The GET method requires a threadId and uses the threadId to retrieve all of the messages associated with a thread. The messages are retrieved by calling the OpenAI beta.threads.messages.list() method.

Next, the messages are mapped onto a new array to remove all of the data that we won’t need on the client. For example, we really don’t need to transmit the Assistant Id and Thread Id for each message. We limit the fields passed back to the client to the message id, role, content, and createdAt fields.

Finally, the array of messages is reversed (into the correct chronological order) and sent to the client.

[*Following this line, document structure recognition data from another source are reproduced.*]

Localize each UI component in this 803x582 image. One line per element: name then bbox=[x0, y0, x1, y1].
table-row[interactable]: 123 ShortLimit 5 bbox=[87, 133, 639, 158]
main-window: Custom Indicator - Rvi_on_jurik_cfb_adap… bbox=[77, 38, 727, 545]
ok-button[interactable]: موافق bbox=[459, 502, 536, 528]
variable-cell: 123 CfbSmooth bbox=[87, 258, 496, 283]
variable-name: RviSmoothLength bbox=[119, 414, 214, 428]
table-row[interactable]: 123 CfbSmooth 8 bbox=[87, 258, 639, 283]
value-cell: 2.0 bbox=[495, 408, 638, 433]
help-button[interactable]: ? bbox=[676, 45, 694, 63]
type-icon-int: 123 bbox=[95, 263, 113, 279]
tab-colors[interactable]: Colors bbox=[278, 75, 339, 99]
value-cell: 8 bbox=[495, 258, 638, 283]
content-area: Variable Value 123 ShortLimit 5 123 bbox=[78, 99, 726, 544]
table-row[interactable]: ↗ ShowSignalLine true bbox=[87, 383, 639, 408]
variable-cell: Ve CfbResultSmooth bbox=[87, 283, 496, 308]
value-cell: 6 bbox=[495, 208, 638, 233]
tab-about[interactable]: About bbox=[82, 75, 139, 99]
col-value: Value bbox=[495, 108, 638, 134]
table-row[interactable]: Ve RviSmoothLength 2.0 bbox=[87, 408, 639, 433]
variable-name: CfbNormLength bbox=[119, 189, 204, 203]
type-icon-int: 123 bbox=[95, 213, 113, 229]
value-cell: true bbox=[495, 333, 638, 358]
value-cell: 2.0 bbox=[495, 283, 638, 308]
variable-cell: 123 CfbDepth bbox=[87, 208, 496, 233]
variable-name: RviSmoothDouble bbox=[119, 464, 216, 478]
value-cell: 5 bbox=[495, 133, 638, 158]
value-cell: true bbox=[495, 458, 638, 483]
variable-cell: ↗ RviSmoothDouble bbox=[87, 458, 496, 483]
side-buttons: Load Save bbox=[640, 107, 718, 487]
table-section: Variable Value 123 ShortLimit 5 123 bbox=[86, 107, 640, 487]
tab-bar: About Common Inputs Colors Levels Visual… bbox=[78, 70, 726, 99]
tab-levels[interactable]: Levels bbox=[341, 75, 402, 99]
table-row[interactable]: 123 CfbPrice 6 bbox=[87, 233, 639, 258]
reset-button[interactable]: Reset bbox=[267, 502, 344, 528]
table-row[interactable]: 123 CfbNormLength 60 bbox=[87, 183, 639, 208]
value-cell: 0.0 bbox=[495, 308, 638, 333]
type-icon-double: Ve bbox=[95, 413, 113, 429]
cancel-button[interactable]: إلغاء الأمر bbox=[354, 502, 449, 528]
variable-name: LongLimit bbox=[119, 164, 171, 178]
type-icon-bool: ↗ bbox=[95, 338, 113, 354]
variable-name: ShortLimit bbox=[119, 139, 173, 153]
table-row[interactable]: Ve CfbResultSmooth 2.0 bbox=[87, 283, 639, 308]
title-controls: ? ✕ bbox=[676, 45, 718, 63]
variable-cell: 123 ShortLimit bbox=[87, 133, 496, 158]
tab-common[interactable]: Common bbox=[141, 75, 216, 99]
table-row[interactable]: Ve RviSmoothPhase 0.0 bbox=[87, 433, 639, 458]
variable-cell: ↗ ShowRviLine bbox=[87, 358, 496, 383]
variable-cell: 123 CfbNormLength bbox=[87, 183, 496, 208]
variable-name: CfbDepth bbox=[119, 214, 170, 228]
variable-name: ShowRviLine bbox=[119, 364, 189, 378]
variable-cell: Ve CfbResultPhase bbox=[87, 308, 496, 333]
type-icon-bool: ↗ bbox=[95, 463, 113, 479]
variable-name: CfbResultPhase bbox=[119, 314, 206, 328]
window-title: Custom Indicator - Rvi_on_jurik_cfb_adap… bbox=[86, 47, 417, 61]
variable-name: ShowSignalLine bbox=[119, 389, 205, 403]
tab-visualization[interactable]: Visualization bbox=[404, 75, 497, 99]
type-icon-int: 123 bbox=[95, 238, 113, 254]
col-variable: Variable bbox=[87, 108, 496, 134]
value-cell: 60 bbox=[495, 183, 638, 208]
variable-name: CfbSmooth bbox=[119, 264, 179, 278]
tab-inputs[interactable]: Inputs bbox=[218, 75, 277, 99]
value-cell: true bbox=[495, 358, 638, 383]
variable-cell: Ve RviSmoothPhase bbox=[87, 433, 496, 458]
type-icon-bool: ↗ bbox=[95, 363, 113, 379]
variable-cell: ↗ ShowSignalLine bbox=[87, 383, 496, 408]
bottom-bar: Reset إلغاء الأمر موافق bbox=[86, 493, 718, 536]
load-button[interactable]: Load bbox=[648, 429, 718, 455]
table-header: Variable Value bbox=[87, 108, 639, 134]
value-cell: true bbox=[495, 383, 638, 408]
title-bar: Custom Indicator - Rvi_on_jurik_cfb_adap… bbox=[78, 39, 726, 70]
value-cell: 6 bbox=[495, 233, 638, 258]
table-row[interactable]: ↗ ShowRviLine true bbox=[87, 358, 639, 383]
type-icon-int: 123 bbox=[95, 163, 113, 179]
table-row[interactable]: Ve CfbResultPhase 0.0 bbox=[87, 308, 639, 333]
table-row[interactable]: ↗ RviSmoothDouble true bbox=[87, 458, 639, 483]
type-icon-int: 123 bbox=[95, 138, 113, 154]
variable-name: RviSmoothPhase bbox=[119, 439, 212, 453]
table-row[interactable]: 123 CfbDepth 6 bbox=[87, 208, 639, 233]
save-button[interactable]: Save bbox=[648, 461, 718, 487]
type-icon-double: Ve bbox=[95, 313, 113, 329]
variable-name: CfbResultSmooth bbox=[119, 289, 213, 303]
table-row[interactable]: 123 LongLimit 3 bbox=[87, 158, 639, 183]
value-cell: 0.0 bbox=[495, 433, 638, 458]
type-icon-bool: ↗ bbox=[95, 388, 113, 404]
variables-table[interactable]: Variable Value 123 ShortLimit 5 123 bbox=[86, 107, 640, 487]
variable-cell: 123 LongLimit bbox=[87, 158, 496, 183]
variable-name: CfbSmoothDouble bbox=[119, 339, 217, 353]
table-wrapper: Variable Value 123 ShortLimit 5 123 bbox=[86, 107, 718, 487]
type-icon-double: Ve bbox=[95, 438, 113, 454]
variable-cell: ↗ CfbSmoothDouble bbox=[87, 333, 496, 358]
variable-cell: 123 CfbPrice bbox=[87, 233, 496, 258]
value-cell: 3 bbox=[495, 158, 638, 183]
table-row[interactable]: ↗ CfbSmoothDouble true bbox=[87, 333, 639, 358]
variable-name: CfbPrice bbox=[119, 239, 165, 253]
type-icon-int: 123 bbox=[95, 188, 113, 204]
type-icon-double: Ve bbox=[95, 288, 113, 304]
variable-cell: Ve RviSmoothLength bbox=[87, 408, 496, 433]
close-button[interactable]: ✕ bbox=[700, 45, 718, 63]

The goal of the OpenAI Assistant Starter Kit is to make creating new OpenAI chat applications effortless. If you use the Starter Kit in your next project then please drop a comment below. I would love to know how you are taking advantage of this Starter Kit in your applications.

3 thoughts on “Use the OpenAI Assistant Starter Kit to Quickly Build New OpenAI Apps

  1. Just curious, how come when i ran your code, i tried to use an .env file in the nextjs project (as i prefer to put env vars in there vs exporting to my OS env vars)…
    But this doesn’t work in page.tsx and route.ts:

    // create OpenAI client
    const openai = new OpenAI({
    apiKey: process.env.OPENAI_API_KEY || ”,

    assistantId={process.env.ASSISTANT_ID} …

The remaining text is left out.